BEGIN INPUT DATA

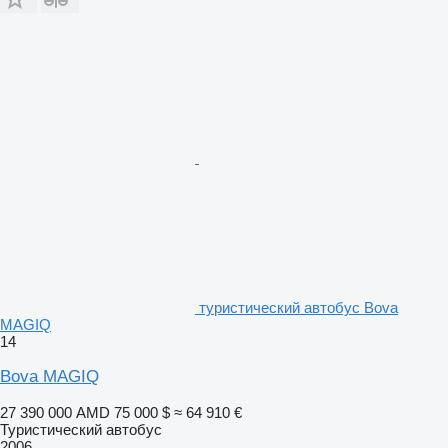
туристический автобус Bova
MAGIQ
14
Bova MAGIQ
27 390 000 AMD
75 000 $
≈ 64 910 €
Туристический автобус
2006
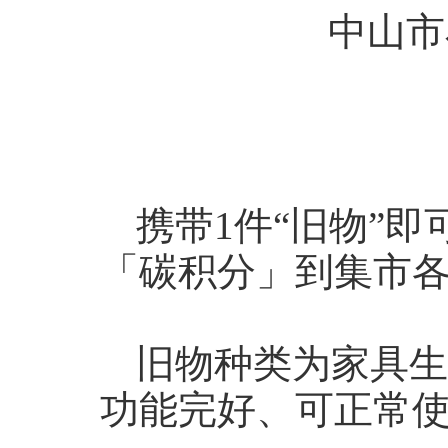
中山市
携带1件“旧物”
「碳积分」到集市
旧物种类为家具生
功能完好、可正常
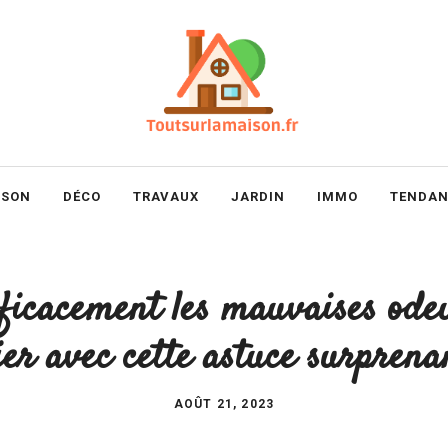
ISON
DÉCO
TRAVAUX
JARDIN
IMMO
TENDAN
ficacement les mauvaises ode
ier avec cette astuce surprena
AOÛT 21, 2023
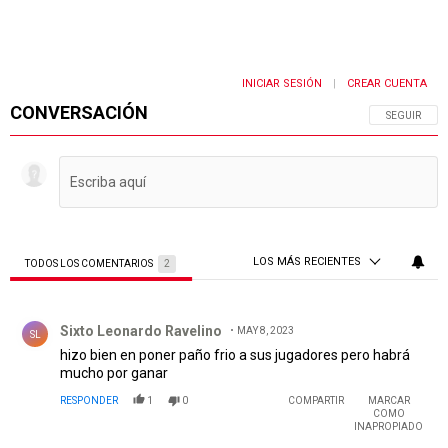
INICIAR SESIÓN
CREAR CUENTA
|
CONVERSACIÓN
SIGA ESTA 
SEGUIR
LOS MÁS RECIENTES
TODOS LOS COMENTARIOS
2
Todos los comentarios
Comentario de Sixto Leonardo Ravelino.
Sixto Leonardo Ravelino
MAY 8, 2023
SL
hizo bien en poner paño frio a sus jugadores pero habrá
mucho por ganar
RESPONDER
1
0
COMPARTIR
MARCAR
COMO
INAPROPIADO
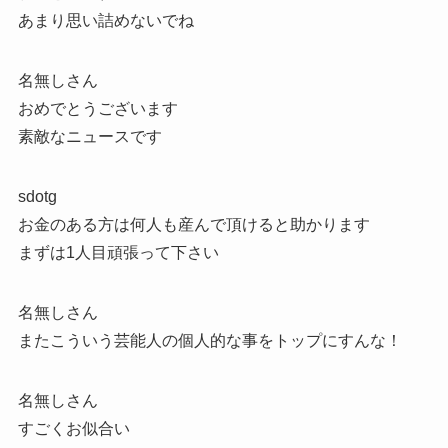
あまり思い詰めないでね
名無しさん
おめでとうございます
素敵なニュースです
sdotg
お金のある方は何人も産んで頂けると助かります
まずは1人目頑張って下さい
名無しさん
またこういう芸能人の個人的な事をトップにすんな！
名無しさん
すごくお似合い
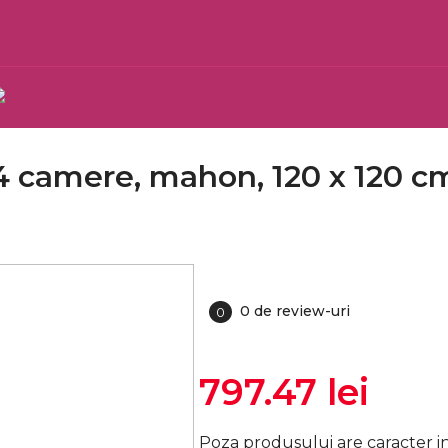
 camere, mahon, 120 x 120 cm,
0 de review-uri
0
797.47 lei
Poza produsului are caracter in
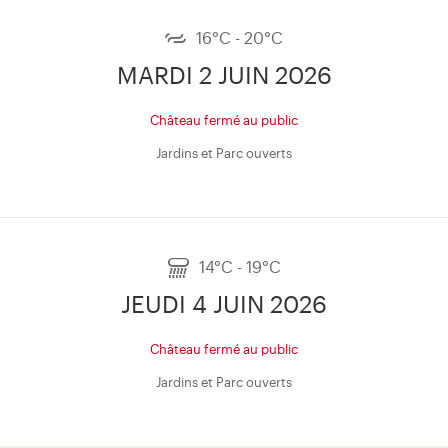
16°C - 20°C
MARDI 2 JUIN 2026
Château fermé au public
Jardins et Parc ouverts
14°C - 19°C
JEUDI 4 JUIN 2026
Château fermé au public
Jardins et Parc ouverts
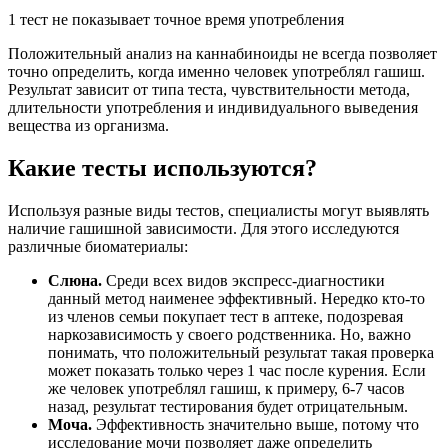
1 тест не показывает точное время употребления
Положительный анализ на каннабиноиды не всегда позволяет
точно определить, когда именно человек употреблял гашиш.
Результат зависит от типа теста, чувствительности метода,
длительности употребления и индивидуального выведения
вещества из организма.
Какие тесты используются?
Используя разные виды тестов, специалисты могут выявлять
наличие гашишной зависимости. Для этого исследуются
различные биоматериалы:
Слюна.
Среди всех видов экспресс-диагностики
данный метод наименее эффективный. Нередко кто-то
из членов семьи покупает тест в аптеке, подозревая
наркозависимость у своего родственника. Но, важно
понимать, что положительный результат такая проверка
может показать только через 1 час после курения. Если
же человек употреблял гашиш, к примеру, 6-7 часов
назад, результат тестирования будет отрицательным.
Моча.
Эффективность значительно выше, потому что
исследование мочи позволяет даже определить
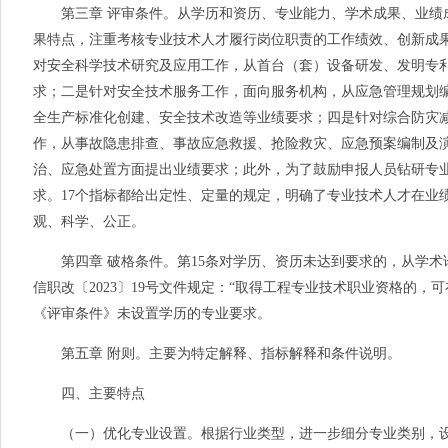
第三章 评审条件。从学历和资历、专业能力、学术成果、业绩
果特点，注重考核专业技术人才履行岗位职责的工作绩效、创新成果
对安全科学技术研究及应用工作，从首台（套）设备研发、发明专利
求；二是针对安全技术服务工作，面向服务机构，从应急管理规划
全生产标准化创建、安全技术改造等业绩要求；四是针对综合防灾
作，从事故隐患排查、事故应急救援、抢险救灾、应急预案编制及
治、应急处置方面提出业绩要求；此外，为了鼓励申报人员钻研专
求。
17
个指标都给出定性、定量的规定，明确了专业技术人才在业
观、科学、公正。
第四章 破格条件。第
15
条对学历、资历未达到要求的，从学术
信职改〔
2023
〕19号文件规定：“取得工程专业技术职业资格的，
《评审条件》未设置学历的专业要求。
第五章 附则。主要为特定解释、指标解释和条件说明。
四、主要特点
（一）优化专业设置。根据行业类型，进一步细分专业类别，设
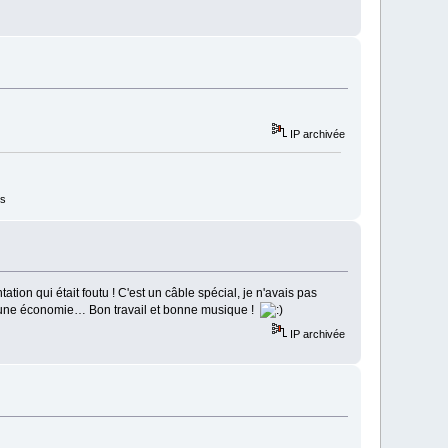
IP archivée
ss
ation qui était foutu ! C'est un câble spécial, je n'avais pas
ait une économie… Bon travail et bonne musique !
IP archivée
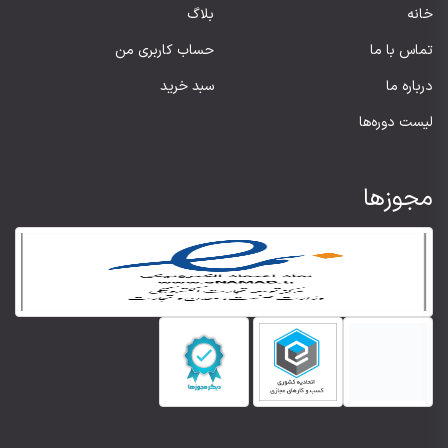
خانه
بلاگ
تماس با ما
حساب کاربری من
درباره ما
سبد خرید
لیست دوره‌ها
مجوزها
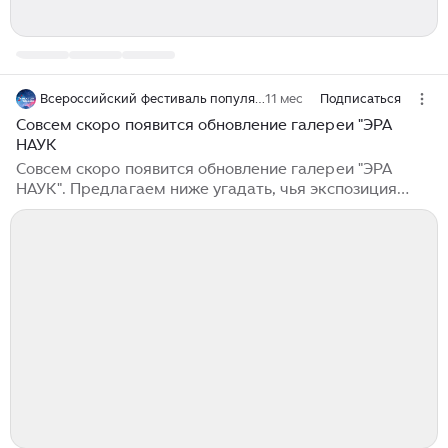
Всероссийский фестиваль популяризации науки «Вектор победы»
11 мес
Подписаться
Совсем скоро появится обновление галереи "ЭРА
НАУК
Совсем скоро появится обновление галереи "ЭРА
НАУК". Предлагаем ниже угадать, чья экспозиция
откроется первой! Не пропустите обновление и
обязательно захватите свой билет на выставку 🎟 📌
Инженерный...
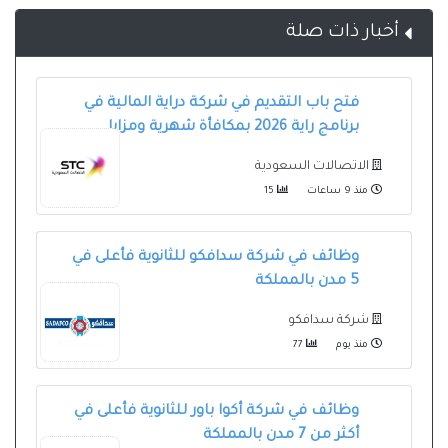
أخبار ذات صلة
فتح باب التقديم في شركة دراية المالية في
برنامج راية 2026 بمكافأة شهرية ومزايا
الاتصالات السعودية
منذ 9 ساعات
15
وظائف في شركة سدافكو للثانوية فأعلى في
5 مدن بالمملكة
شركة سدافكو
منذ يوم
77
وظائف في شركة أكوا باور للثانوية فأعلى في
أكثر من 7 مدن بالمملكة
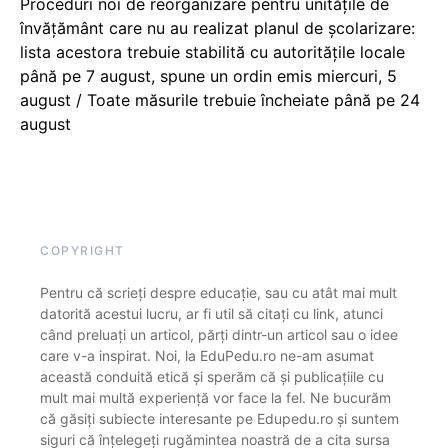
Proceduri noi de reorganizare pentru unitățile de
învățământ care nu au realizat planul de școlarizare:
lista acestora trebuie stabilită cu autoritățile locale
până pe 7 august, spune un ordin emis miercuri, 5
august / Toate măsurile trebuie încheiate până pe 24
august
COPYRIGHT
Pentru că scrieți despre educație, sau cu atât mai mult
datorită acestui lucru, ar fi util să citați cu link, atunci
când preluați un articol, părți dintr-un articol sau o idee
care v-a inspirat. Noi, la EduPedu.ro ne-am asumat
această conduită etică și sperăm că și publicațiile cu
mult mai multă experiență vor face la fel. Ne bucurăm
că găsiți subiecte interesante pe Edupedu.ro și suntem
siguri că înțelegeți rugămintea noastră de a cita sursa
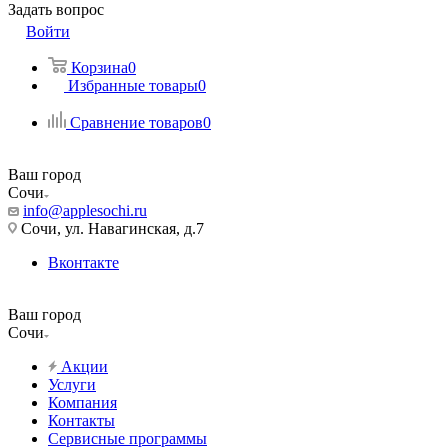
Задать вопрос
Войти
Корзина
0
Избранные товары
0
Сравнение товаров
0
Ваш город
Сочи
info@applesochi.ru
Сочи, ул. Навагинская, д.7
Вконтакте
Ваш город
Сочи
Акции
Услуги
Компания
Контакты
Сервисные программы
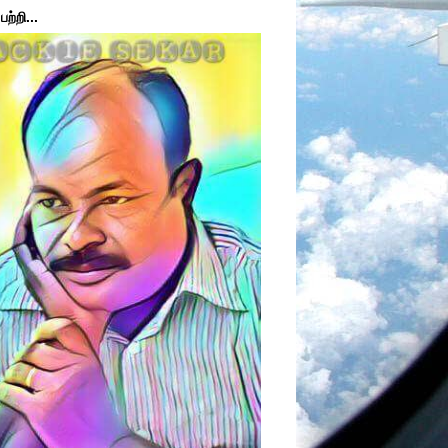
ற்றி...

END INPUT DATA

## WHAT YOU HAVE TO DO
Pick every line of the data that includes the string "trebuie".

## RESULT OF THE EXERCISE
lista acestora trebuie stabilită cu autoritățile locale
august / Toate măsurile trebuie încheiate până pe 24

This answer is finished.